We’ve all had the articles and tips on teacher burnout printed, copied, and laid in our mailbox, or emailed to our inbox…and even “Picked for you!” on Pinterest…(how dare you Pinterest!) The picture that usually accompanies such literature is one of a teacher with perfect hair, makeup, clothing, and her choirs of heavenly angels gathered at her feet, waiting with eager eyes to have the fruits of her training poured into their ever thirsting minds.
Well, what if you’ve gone past that threshold of trying to “prevent” and have had that flame snuffed out? More than likely, if you have done any of the following activities in the past few
weeks, m onths, days,
hours, minutes, you could very well be experiencing teacher burnout.
- Looked at job openings in other districts, colleges, or jobs in general other than in the field of education.
- Looked at your VRS or retirement and calculated the “If I walked out now” sum of money you would accrue…yeah, mine was like $200 a month :/
- Crawled under your desk to hide from your students.
- Crawled under your desk to hide from your administrator(s).

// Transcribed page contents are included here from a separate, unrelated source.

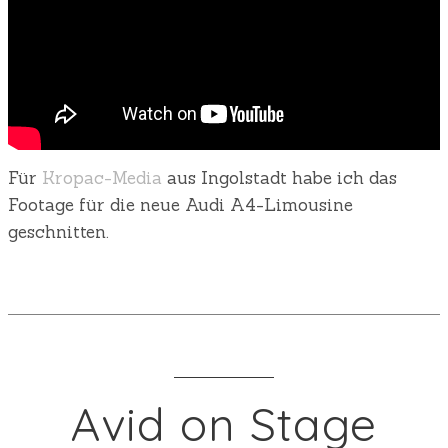
Für
Kropac-Media
aus Ingolstadt habe ich das
Footage für die neue Audi A4-Limousine
geschnitten.
Avid on Stage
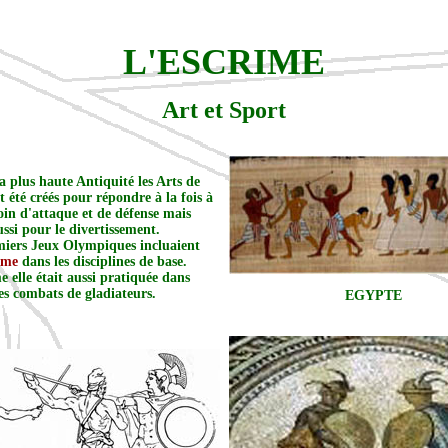
L'ESCRIME
Art et Sport
a plus haute Antiquité les Arts de
 été créés pour répondre à la fois à
oin d'attaque et de défense mais
ussi pour le divertissement.
miers Jeux Olympiques incluaient
rime
dans les disciplines de base.
 elle était aussi pratiquée dans
es combats de gladiateurs.
EGYPTE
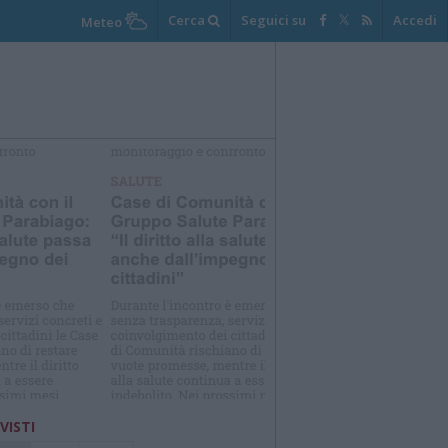
Cerca
Seguici su
Accedi
Meteo
elezioniamo per te
Il meglio di
 VISTI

Now I’m kidding about the last two…
We know that most days when we walk in, the day will be long, you will be frustrated, and you may want to throw something fragile and of value at something or someone. There may be certain sentence enhancers that are dancing with pitchforks at the end of your tongue. The point is, it does take a certain type of breed to teach and endure in the field. If done well, it’s not an 8-3 job, Monday – Friday. It takes heart, compassion, thick skin, and usually an anxiety/antidepressant prescription as well.
Well, I’m burned out, what now?
|Fall back on your teacher training.|
I recall my classroom management professor bragging that my alma mater had a higher rate of teachers remaining in the field than other colleges in Virginia. It was because of our “training”. Well, not to bust his very full bubble, but about 5% of what I paid for at that college actually helped me…4% of it being the paper my diploma was printed on. I’m here to tell you that most of what you do in the classroom, beyond the theory, is common sense. If you have common sense, fall back on that. It will most definitely serve you better than any assignment on shape poems and essays on the Pythagorean theory.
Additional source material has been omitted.